For those wondering why I don’t list anything recent, I haven’t seen anything recent. (See my list of reasons above.)
I’m sure there will be all kinds of objections to this. But the fact is that we all appreciate different art forms in different ways. I prefer the written word over motion pictures. Some people prefer graphic novels to the written word. It is a matter of taste, and while I may joke and tease my other science fiction friends (and even my non-SF friends) about the movies they rave about, in truth, I begrudge no one their tastes. I have no real objection to sci-fi movies for the masses. I imagine it even does some good, raising the awareness of science fiction outside our somewhat insular genre. But it’s just not for me, that’s all.
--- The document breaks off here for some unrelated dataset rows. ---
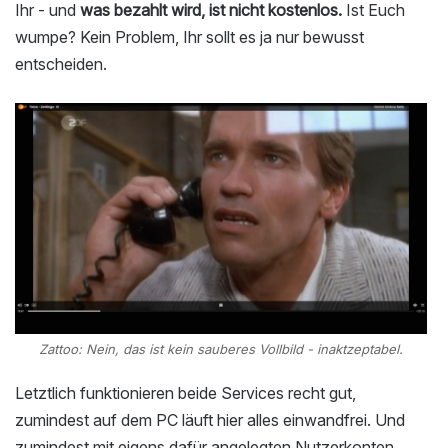
Ihr - und
was bezahlt wird, ist nicht kostenlos.
Ist Euch
wumpe? Kein Problem, Ihr sollt es ja nur bewusst
entscheiden.
Zattoo: Nein, das ist kein sauberes Vollbild - inaktzeptabel.
Letztlich funktionieren beide Services recht gut,
zumindest auf dem PC läuft hier alles einwandfrei. Und
zumindest mit eigens dafür angelegten Nutzerkonten,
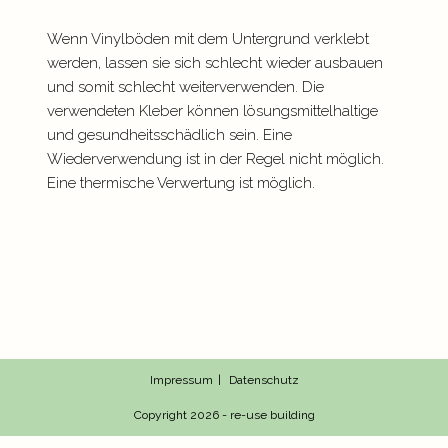
Wenn Vinylböden mit dem Untergrund verklebt
werden, lassen sie sich schlecht wieder ausbauen
und somit schlecht weiterverwenden. Die
verwendeten Kleber können lösungsmittelhaltige
und gesundheitsschädlich sein. Eine
Wiederverwendung ist in der Regel nicht möglich.
Eine thermische Verwertung ist möglich.
Impressum
Datenschutz
Copyright 2026 - re-use building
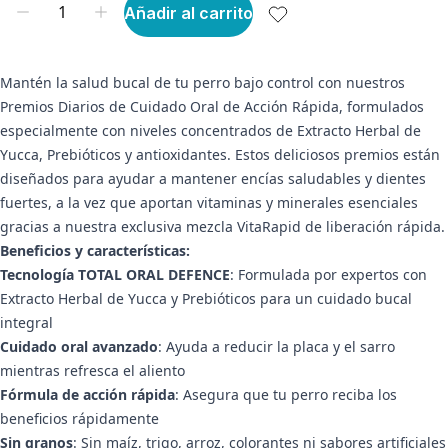
Añadir al carrito
Mantén la salud bucal de tu perro bajo control con nuestros
Premios Diarios de Cuidado Oral de Acción Rápida, formulados
especialmente con niveles concentrados de Extracto Herbal de
Yucca, Prebióticos y antioxidantes. Estos deliciosos premios están
diseñados para ayudar a mantener encías saludables y dientes
fuertes, a la vez que aportan vitaminas y minerales esenciales
gracias a nuestra exclusiva mezcla VitaRapid de liberación rápida.
Beneficios y características:
Tecnología TOTAL ORAL DEFENCE
: Formulada por expertos con
Extracto Herbal de Yucca y Prebióticos para un cuidado bucal
integral
Cuidado oral avanzado
: Ayuda a reducir la placa y el sarro
mientras refresca el aliento
Fórmula de acción rápida
: Asegura que tu perro reciba los
beneficios rápidamente
Sin granos
: Sin maíz, trigo, arroz, colorantes ni sabores artificiales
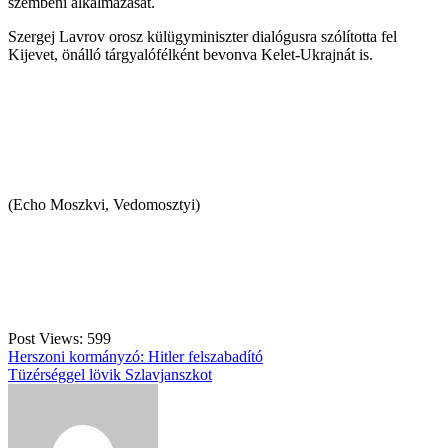
szembeni alkalmazását.
Szergej Lavrov orosz külügyminiszter dialógusra szólította fel
Kijevet, önálló tárgyalófélként bevonva Kelet-Ukrajnát is.
(Echo Moszkvi, Vedomosztyi)
Post Views:
599
Bejegyzés
Herszoni kormányzó: Hitler felszabadító
Tüzérséggel lövik Szlavjanszkot
navigáció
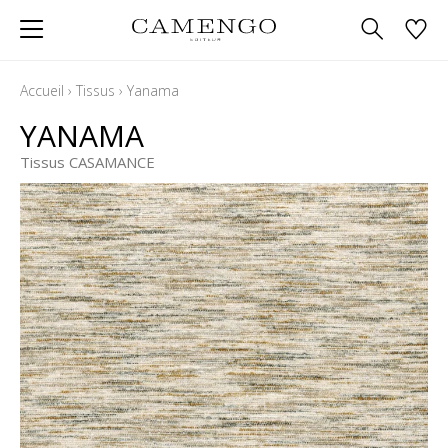
Accueil
›
Tissus
›
Yanama
YANAMA
Tissus CASAMANCE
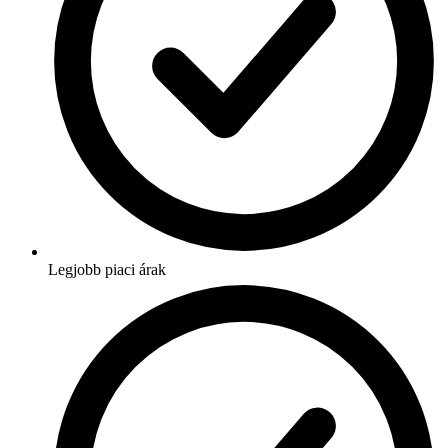
Legjobb piaci árak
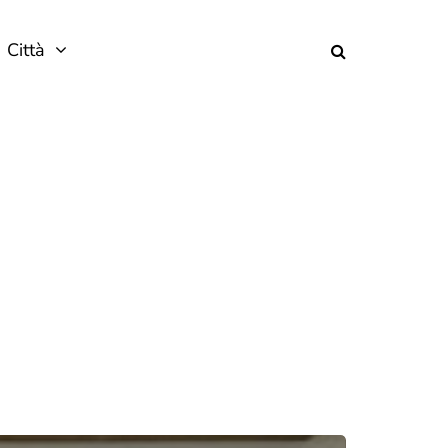
Città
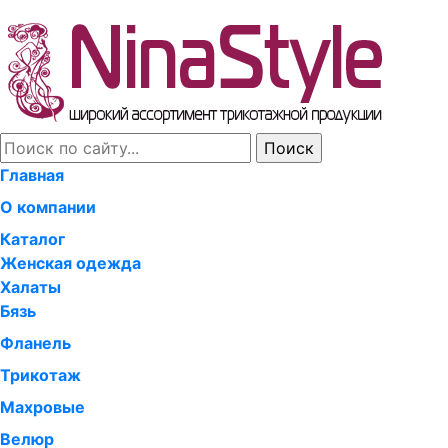
Главная
О компании
Каталог
Женская одежда
Халаты
Бязь
Фланель
Трикотаж
Махровые
Велюр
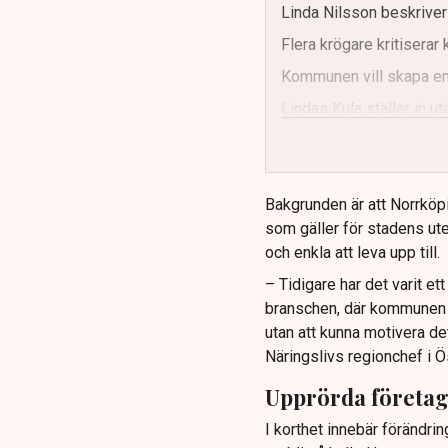
Linda Nilsson beskriver
Flera krögare kritisera
Kommunen vill skapa enh
Lindas Kula ställer in 
Bakgrunden är att Norrköp
som gäller för stadens ute
och enkla att leva upp till.
– Tidigare har det varit e
branschen, där kommunen ti
utan att kunna motivera de
Näringslivs regionchef i Ö
Upprörda företa
I korthet innebär förändrin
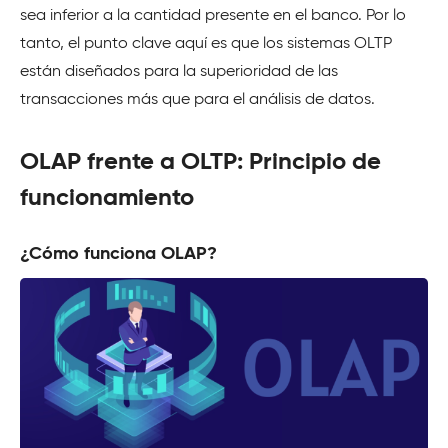
sea inferior a la cantidad presente en el banco. Por lo
tanto, el punto clave aquí es que los sistemas OLTP
están diseñados para la superioridad de las
transacciones más que para el análisis de datos.
OLAP frente a OLTP: Principio de
funcionamiento
¿Cómo funciona OLAP?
Having said that, there would be some movies that I’d probably be tempted to see if they ever see the light of day. Two that come right to mind are Joe Haldeman’s The Forever War and Isaac Asimov’s Foundation. I’d probably go see both, knowing that I would likely be disappointed. But those are stories that I know and love so well that it would be almost unthinkable not to see them, even if only to prove to myself how badly a story can be mangled.
Of course, I would love to be proven wrong in both cases.